[MDEV-31399] mariabackup fails with large innodb redo log - block is overwritten Created: 2023-06-05 Updated: 2023-12-14 |
|
| Status: | Open |
| Project: | MariaDB Server |
| Component/s: | mariabackup |
| Affects Version/s: | 10.5.17 |
| Fix Version/s: | None |
| Type: | Bug | Priority: | Major |
| Reporter: | Stephan Vos | Assignee: | Unassigned |
| Resolution: | Unresolved | Votes: | 0 |
| Labels: | Backup | ||
| Issue Links: |
|
||||||||
| Description |
|
We had recent failure where mariabackup failed shortly after starting a full backup of a 1.7TB database. [01] 2023-06-04 02:16:20 Copying ./accounting/das_accounting_stats#P#p_202206.ibd to /mnt/local_db_backups/galera_cluster/20230604_full/accounting/das_accounting_stats#P#p_202206.ibd I saw some older issues referring to something similar and the suggestion was that redo log was too small.
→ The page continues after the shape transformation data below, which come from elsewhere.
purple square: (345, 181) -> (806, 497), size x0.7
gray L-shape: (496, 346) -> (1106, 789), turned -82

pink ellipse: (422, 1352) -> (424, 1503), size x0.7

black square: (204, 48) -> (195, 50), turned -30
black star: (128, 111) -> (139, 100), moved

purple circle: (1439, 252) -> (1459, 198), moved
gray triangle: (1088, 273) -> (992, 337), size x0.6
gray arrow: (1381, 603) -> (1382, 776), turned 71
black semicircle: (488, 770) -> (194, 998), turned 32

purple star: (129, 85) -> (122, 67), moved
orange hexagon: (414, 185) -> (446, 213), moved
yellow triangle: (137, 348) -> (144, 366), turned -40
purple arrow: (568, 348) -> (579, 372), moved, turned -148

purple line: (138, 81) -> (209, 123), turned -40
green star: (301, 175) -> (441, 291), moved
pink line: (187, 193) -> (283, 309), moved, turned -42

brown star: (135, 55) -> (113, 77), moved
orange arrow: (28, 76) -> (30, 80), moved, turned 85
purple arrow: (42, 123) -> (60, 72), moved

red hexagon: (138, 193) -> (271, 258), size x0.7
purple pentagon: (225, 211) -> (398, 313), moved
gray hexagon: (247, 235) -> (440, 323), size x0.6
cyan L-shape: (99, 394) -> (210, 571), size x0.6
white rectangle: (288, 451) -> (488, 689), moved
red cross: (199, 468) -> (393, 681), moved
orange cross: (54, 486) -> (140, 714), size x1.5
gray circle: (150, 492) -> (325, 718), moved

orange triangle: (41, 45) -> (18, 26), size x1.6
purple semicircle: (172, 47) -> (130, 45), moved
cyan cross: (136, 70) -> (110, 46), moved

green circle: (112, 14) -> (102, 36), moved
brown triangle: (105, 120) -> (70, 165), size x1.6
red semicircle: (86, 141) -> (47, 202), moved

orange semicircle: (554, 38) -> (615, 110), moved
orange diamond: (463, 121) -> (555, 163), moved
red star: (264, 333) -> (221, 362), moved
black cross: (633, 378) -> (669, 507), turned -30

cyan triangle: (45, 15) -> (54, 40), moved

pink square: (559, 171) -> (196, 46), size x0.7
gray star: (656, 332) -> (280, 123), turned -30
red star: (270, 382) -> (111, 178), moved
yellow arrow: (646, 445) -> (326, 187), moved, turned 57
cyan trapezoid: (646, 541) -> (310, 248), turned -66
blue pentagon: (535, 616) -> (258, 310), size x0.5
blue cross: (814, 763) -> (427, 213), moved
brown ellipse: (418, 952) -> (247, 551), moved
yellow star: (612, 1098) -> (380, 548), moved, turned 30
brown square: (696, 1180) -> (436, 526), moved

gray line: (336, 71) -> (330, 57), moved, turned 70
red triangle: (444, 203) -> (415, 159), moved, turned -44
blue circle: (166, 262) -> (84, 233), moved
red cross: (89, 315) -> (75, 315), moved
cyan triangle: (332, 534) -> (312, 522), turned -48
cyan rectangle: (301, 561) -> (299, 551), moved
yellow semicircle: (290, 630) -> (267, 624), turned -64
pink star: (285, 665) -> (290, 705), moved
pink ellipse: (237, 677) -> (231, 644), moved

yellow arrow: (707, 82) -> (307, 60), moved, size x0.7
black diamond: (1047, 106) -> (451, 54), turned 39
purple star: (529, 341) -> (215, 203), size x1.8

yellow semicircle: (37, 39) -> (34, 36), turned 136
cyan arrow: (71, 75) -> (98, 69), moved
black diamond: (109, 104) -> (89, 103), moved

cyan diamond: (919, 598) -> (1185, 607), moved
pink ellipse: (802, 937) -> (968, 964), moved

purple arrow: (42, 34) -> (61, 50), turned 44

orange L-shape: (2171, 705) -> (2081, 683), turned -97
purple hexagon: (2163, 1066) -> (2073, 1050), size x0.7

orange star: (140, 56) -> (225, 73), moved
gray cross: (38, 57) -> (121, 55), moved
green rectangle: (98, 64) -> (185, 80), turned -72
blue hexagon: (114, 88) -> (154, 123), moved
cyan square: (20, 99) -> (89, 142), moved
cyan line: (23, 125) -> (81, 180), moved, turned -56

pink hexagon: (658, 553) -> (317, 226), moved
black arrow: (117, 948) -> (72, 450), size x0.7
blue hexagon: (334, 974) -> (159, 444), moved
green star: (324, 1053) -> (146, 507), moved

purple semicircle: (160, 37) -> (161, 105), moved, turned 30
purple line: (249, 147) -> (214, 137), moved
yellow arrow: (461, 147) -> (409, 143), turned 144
However our redo log is quite large (2 GB) and the backup is taken on a quiet node during off-peak times with little or no traffic expected so cannot imagine that this could be due to influx of transactions and mariabackup not being able to keep up. |
| Comments |
| Comment by Stephan Vos [ 2023-06-05 ] |
|
Apologies, this should be of type bug but I cannot change it. |
| Comment by Marko Mäkelä [ 2023-06-05 ] |
|
This report seems to duplicate MDEV-19492. Because no affected version was stated in this report, I can’t tell for sure, but this might also duplicate I wouldn’t call innodb_log_file_size=2G large nowadays. For write-heavy systems, I would recommend setting the log file size to at least to the size of the buffer pool. Recently, |
| Comment by Stephan Vos [ 2023-06-05 ] |
|
Version is 10.5.17 Node 2 is part of a 3 node cluster and is not a node that's write heavy especially during 2am in the morning. |
| Comment by Marko Mäkelä [ 2023-06-05 ] |
|
Write spikes could also be caused by some internal processing, such as the purge of committed transaction history. Any long-running transaction or long-open read view could cause the history list length (number of committed but not-yet-purged transactions) to increase due to any concurrent write transactions. |
| Comment by Stephan Vos [ 2023-06-05 ] |
|
Thanks Marko. |
| Comment by Stephan Vos [ 2023-06-14 ] |
|
It still fails consistently once a week during full backup but I think I figured out that it is caused by Jira Service Management re-index operation which runs at the same time and seems to be EXTREMELY intensive. But I still would not expect it to overwrite a innodb_log_file_size=2G size. The one question I have that might or might not relate to the issue at hand, is would mariabackup at any stage cause sessions to be disconnected as I see at the end of the backup (around 20 minutes after) about 250 of these messages below coming from various maxscale instances: |
| Comment by Marko Mäkelä [ 2023-12-14 ] |
|
Possibly, some buffer pool related changes such as markus makela, can you comment on the MaxScale question? At the end of the backup, some locks will be acquired, which will disrupt mainly DDL operations on the server. |
| Comment by markus makela [ 2023-12-14 ] |
|
In general, MaxScale shouldn't be doing any DDLs, especially on servers not labeled as Master in MaxScale. The only thing that I can think of that may cause something to be interrupted is if the backup block some operations that the mariadbmon monitor is doing and auto_failover is enabled. However this seems very unlikely. That particular error in the server logs usually indicates that MaxScale closed a TCP connection before authentication completed. This should only happen if MaxScale opened connections to multiple servers and another server was able to fully serve the client. Once the client disconnects, it might be that some of the unused connections were still trying to authenticate and closing them is not ideal: closing the TCP socket before successfully authenticating counts as an error and that increments the max_connect_errors counter which in turn may end up blocking the whole MaxScale host from accessing the server. If the database was slow, it would explain why it happened as there's a hard-coded time limit that allows "stale connections" to complete the authentication. Another, somewhat far-fetched, possibility is that the client is using an older MaxScale version that doesn't prevent reads from being routed to non-Master servers if the SERIALIZABLE isolation level is in use. As far as I know, this would result in open transactions on the replicas which may affect the backups. |